# Fiat front grille badge



## Nelson750FML (Jan 17, 2008)

Some low life has stolen the Fiat badge off the front grille. 2006 Ducato. any ideas where to get one ? There's plenty on ebay but they are for the later model.


----------



## Imbiber (May 11, 2007)

I contacted the guy's at Camper UK. Gave them my chassis number and they were able to source one from Fiat.

Just looked online though and these guy's have a few that may suit?

Fiat Dealer Parts


----------



## nicholsong (May 26, 2009)

Our MH being an 'A' Class we do not have a Fiat badge - and I am very pleased! :laugh::laugh:


----------



## Pudsey_Bear (Sep 25, 2008)

Sikaflex the bugger on when you get one.


----------



## Blizzard (Sep 21, 2009)

Kev_n_Liz said:


> Sikaflex the bugger on when you get one.


It would definitely make it harder to remove, but the little scroats would cause a lot more damage to the surrounding area, if their efforts are determined enough.

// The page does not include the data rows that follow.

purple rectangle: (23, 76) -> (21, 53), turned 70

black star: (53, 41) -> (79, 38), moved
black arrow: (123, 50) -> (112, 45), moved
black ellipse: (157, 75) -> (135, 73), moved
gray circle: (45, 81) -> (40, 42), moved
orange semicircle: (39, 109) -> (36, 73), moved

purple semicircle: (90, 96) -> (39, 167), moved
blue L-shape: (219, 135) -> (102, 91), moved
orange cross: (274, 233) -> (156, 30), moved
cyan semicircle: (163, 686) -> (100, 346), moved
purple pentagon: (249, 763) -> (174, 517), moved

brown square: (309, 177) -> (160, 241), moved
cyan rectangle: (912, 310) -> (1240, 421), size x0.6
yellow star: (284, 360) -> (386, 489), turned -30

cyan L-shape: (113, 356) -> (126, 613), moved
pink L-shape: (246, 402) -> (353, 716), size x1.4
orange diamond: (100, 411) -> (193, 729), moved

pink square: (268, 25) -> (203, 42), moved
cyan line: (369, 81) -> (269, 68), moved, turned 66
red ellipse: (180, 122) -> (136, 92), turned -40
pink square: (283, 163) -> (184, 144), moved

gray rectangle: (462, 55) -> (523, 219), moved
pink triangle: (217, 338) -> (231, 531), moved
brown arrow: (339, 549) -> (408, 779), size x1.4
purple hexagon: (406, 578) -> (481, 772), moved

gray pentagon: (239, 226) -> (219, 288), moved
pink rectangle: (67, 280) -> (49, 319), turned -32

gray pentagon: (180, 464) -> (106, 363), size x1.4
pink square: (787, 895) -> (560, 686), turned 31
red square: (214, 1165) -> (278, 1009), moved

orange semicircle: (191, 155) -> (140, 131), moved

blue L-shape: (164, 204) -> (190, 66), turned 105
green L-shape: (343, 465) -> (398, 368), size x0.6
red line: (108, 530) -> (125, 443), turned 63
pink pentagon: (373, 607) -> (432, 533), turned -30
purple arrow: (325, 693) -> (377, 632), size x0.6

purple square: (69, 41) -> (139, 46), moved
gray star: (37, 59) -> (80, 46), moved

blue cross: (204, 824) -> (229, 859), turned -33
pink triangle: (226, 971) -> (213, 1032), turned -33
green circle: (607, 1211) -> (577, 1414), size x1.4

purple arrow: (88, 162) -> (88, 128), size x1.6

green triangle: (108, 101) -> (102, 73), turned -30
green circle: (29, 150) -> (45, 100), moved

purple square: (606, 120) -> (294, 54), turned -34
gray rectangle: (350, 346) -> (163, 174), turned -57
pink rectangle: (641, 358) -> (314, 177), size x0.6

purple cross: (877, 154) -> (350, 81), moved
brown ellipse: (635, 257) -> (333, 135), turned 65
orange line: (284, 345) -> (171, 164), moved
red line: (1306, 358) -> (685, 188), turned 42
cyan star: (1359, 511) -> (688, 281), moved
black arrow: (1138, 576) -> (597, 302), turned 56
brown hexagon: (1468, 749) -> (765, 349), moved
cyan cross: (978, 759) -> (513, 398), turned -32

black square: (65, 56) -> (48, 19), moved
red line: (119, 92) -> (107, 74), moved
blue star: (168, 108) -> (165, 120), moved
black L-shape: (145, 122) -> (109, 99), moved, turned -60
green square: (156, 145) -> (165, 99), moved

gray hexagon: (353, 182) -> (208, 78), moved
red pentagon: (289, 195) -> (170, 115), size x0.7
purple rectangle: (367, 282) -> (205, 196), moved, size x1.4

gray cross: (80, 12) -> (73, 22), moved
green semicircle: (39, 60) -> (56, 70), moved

Then again, it would leave them vulnerable for longer, while you sneak up from behind.

Decision decision :wink2:


----------



## Nelson750FML (Jan 17, 2008)

Imbiber said:


> I contacted the guy's at Camper UK. Gave them my chassis number and they were able to source one from Fiat.
> 
> Just looked online though and these guy's have a few that may suit?
> 
> Fiat Dealer Parts


Thanks for the link. I'll give them a try. Regards


----------



## TheNomad (Aug 12, 2013)

When you source a replacement, maybe just don't fit it until you want to sell the van..........


----------